Throughout the whole process, bittersweet hadn't even occurred to me until it hit me - and in the effort of being honest, it hit me pretty hard. I think our 'car' was lacking airbags because it hurt.
This weekend our power went out on Sunday and the roast we had in the oven didn't finish cooking properly. We packed up shop and took the boys for a fall drive to the country side for lunch. Little did I know, but this was uniquely designed plan to help me realize something.
Admittedly, the more I began to realize this, the more I broke down with sobbing multiple times. This was then magnified by how amazingly the boys responded to me in those moments. With love, concern and care - How beautiful they are. This then lead to an array of thoughts and emotions in me. I couldn't shake them.

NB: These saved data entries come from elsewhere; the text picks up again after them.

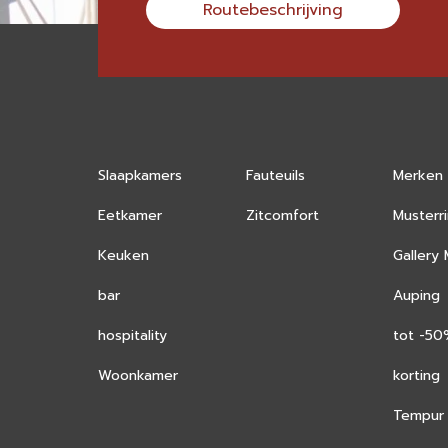
Routebeschrijving
Slaapkamers
Fauteuils
Merken
Eetkamer
Zitcomfort
Musterr
Keuken
Gallery
bar
Auping
hospitality
tot -5
Woonkamer
korting
Tempur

- As the "head' of my household, am I leading my family down a road that will affect myself, Kelly and the boys in a negative way?

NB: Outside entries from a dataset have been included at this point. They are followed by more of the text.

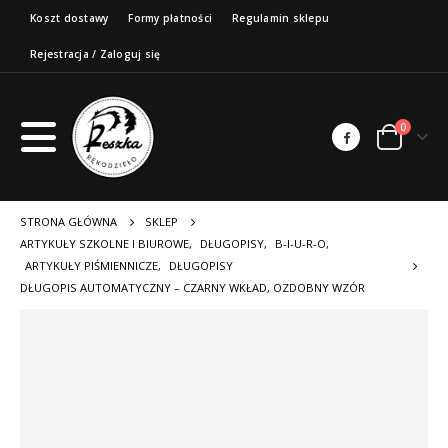
Koszt dostawy
Formy płatności
Regulamin sklepu
Rejestracja / Zaloguj się
0
STRONA GŁÓWNA
SKLEP
ARTYKUŁY SZKOLNE I BIUROWE
,
DŁUGOPISY
,
B-I-U-R-O
,
ARTYKUŁY PIŚMIENNICZE
,
DŁUGOPISY
DŁUGOPIS AUTOMATYCZNY – CZARNY WKŁAD, OZDOBNY WZÓR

- Regret? Are we doing the right thing?
- We have opened an emotional, stress-inducing, money-pulling door that will change our life forever.
- What will the teen years look like?
- and so on.
As usual, a great moment of prayer with Kelly to close the evening helped right the ship. Are we still emotional, yes? Are we confident in God's calling, yes - however this ends up. We stay the course and be parental examples in God's love, mercy, acceptance and redemption. For our boys and any future world changers the God brings our way. We will be obedient to that.